Bubbly Bethany enjoys golden moment
She was wrong, of course. She had earned the gold instead.
Within 10 minutes, this bubbly 16-year old was being ushered into the mixed zone to share her thoughts and the magnitude of it all was still knocking on the door to be let in. “It’s amazing,” beamed Firth, who has an intellectual disability. “Words can’t describe how I feel.”
The second of Firth’s surprises was that she had just secured Ireland’s first medal of these Paralympic Games. “Is it? Oh, that’s really good, yeah,” she laughed in an admirable display of one teenager’s ability to shut out the hullabaloo of a major global event.
Within an hour she had returned poolside for the victory ceremony: her green, white and gold nails matching the tricolour being hoisted above the starting blocks just over 50 metres away as the unmistakable airs of Amhrann na bhFiann filtered round the East End for the second time in three weeks or so.
If Katie Taylor’s was expected, Firth’s was hoped for, at best. Her last six months had been hijacked by a persistent shoulder injury that required attention as recently as this week, so it was no wonder she bounded around like, well, a giddy teenager.
Firth was one of two strong Irish medal contenders entering the second day of these Games. For the other, Colin Lynch, it was one to forget after an agonising loss in the bronze medal race in the para-cycling individual pursuit C2.
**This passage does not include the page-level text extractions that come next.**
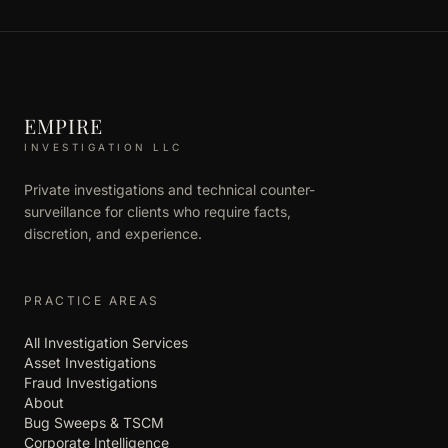
EMPIRE
INVESTIGATION LLC
Private investigations and technical counter-
surveillance for clients who require facts,
discretion, and experience.
PRACTICE AREAS
All Investigation Services
Asset Investigations
Fraud Investigations
About
Bug Sweeps & TSCM
Corporate Intelligence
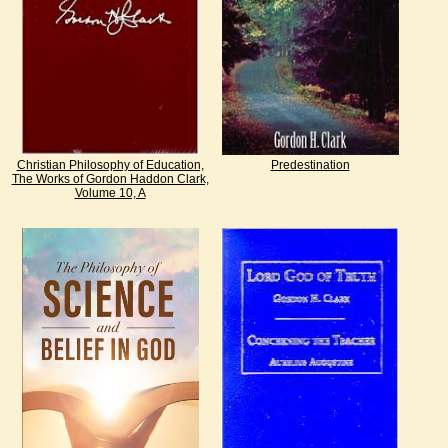
Christian Philosophy of Education,
Predestination
The Works of Gordon Haddon Clark,
Volume 10, A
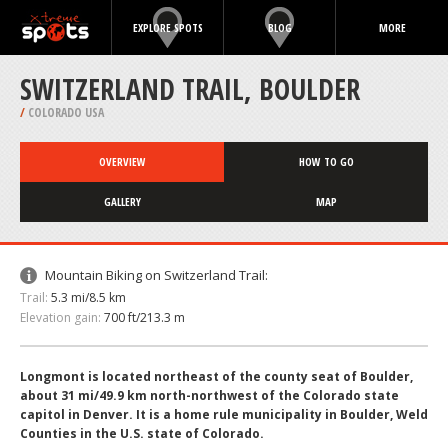
EXPLORE SPOTS
BLOG
MORE
SWITZERLAND TRAIL, BOULDER
/
COLORADO USA
OVERVIEW
HOW TO GO
GALLERY
MAP
Mountain Biking on Switzerland Trail:
Trail:
5.3 mi/8.5 km
Elevation gain:
700 ft/213.3 m
Longmont is located northeast of the county seat of Boulder,
about 31 mi/49.9 km north-northwest of the Colorado state
capitol in Denver. It is a home rule municipality in Boulder, Weld
Counties in the U.S. state of Colorado.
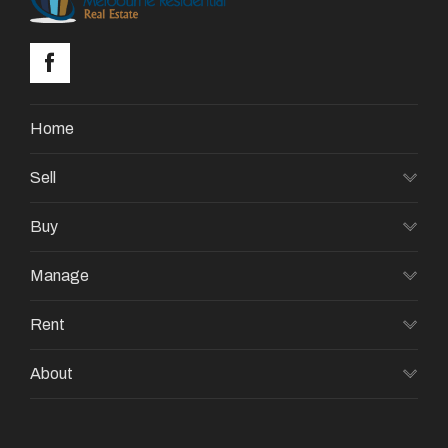
Home
Sell
Buy
Manage
Rent
About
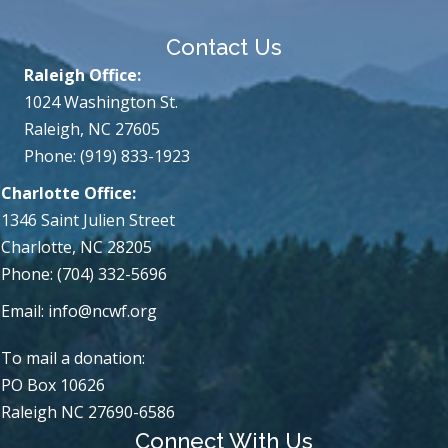
Contact Us
Raleigh Office:
1024 Washington St.
Raleigh, NC 27605
Phone: (919) 833-1923
Charlotte Office:
1346 Saint Julien Street
Charlotte, NC 28205
Phone: (704) 332-5696
Email:
info@ncwf.org
To mail a donation:
PO Box 10626
Raleigh NC 27690-6586
Connect With Us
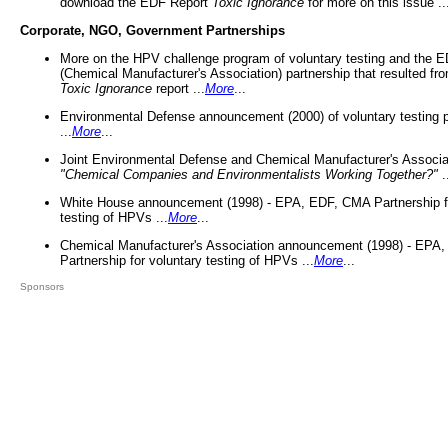
download the EDF Report
Toxic Ignorance
for more on this issue ..
Corporate, NGO, Government Partnerships
More on the HPV challenge program of voluntary testing and the
(Chemical Manufacturer's Association) partnership that resulted fr
Toxic Ignorance
report ...
More
...
Environmental Defense announcement (2000) of voluntary testing 
...
More
...
Joint Environmental Defense and Chemical Manufacturer's Associa
"Chemical Companies and Environmentalists Working Together?"
.
White House announcement (1998) - EPA, EDF, CMA Partnership fo
testing of HPVs ...
More
...
Chemical Manufacturer's Association announcement (1998) - EPA
Partnership for voluntary testing of HPVs ...
More
...
Sponsors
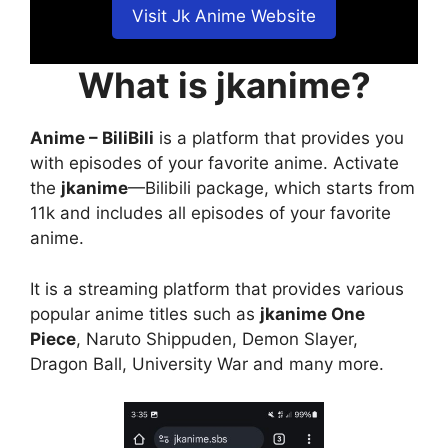
Visit Jk Anime Website
What is jkanime?
Anime – BiliBili
is a platform that provides you
with episodes of your favorite anime. Activate
the
jkanime
—Bilibili package, which starts from
11k and includes all episodes of your favorite
anime.
It is a streaming platform that provides various
popular anime titles such as
jkanime One
Piece
, Naruto Shippuden, Demon Slayer,
Dragon Ball, University War and many more.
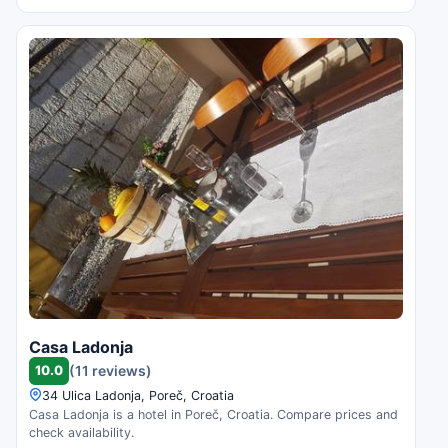
Casa Ladonja
10.0
(11 reviews)
34 Ulica Ladonja, Poreč, Croatia
Casa Ladonja is a hotel in Poreč, Croatia. Compare prices and
check availability.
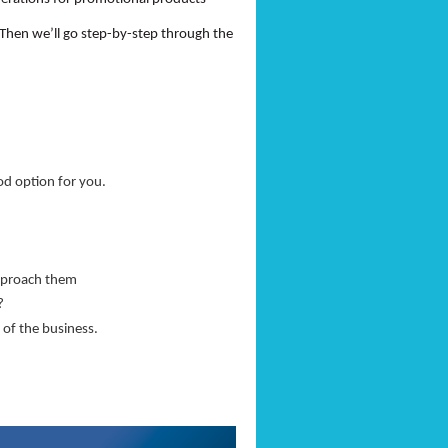
 Then we’ll go step-by-step through the
od option for you.
approach them
r?
 of the business.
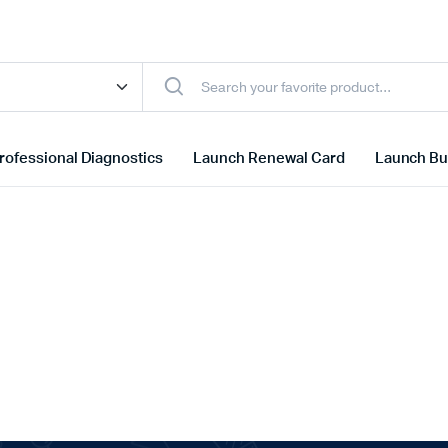
rofessional Diagnostics
Launch Renewal Card
Launch Bu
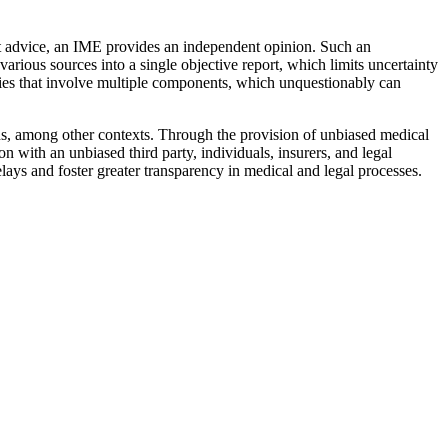
nt advice, an IME provides an independent opinion. Such an
arious sources into a single objective report, which limits uncertainty
juries that involve multiple components, which unquestionably can
ons, among other contexts. Through the provision of unbiased medical
with an unbiased third party, individuals, insurers, and legal
lays and foster greater transparency in medical and legal processes.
His opponent was 2008 Paralympic champion Laurent Thirione of France, who had spent much of the four years since away from the bike and Lynch led for the entire race only to be pipped on the finishing line. The final margin? A paltry 0.12 seconds.
“I was ahead for all the race and obviously right at the end I could see that he was coming back and coming back. I dug as deep as I could but there comes a point when the legs just get a bit too heavy and he just got me by the width of a hair on the line.
“There’s not much you can say to make it better.”
Unlike Firth, Lynch had inhaled too much of the Paralympic vibe.
“It’s everything from the waiting around to ride and perhaps the excitement of seeing my team-mates ride [Thursday],” he admitted. “Maybe I was a bit too excited for them and should have rested a bit more to save up for myself.”
Still, it wasn’t a day lacking in good news.
Earlier in the Velodrome, Catherine Walsh and Fran Meehan set a new Irish record of 1:12.864 to finish fifth in the individual 1km time trial B final, while Katie-George Dunlevy and Sandra Fitzgerald set a PB in the same event.
Cycling team-mate Enda Smyth had already set his second PB of the Games by then in the individual pursuit.
Heather Jameson’s best ever effort landed her in ninth in the long jump F37/38 final while Laurence McGivern posted a lower time than ever before in the heats for the 100m backstroke before finishing eight in the final.
There were disappointments too: among them were Cork’s John McCarthy who failed to qualify for the final of the club throw, Sean Baldwin in the 10m air rifle SH1 and the mixed four rowers, who were diverted into today’s repechage after yesterday’s heat in Eton Dorney.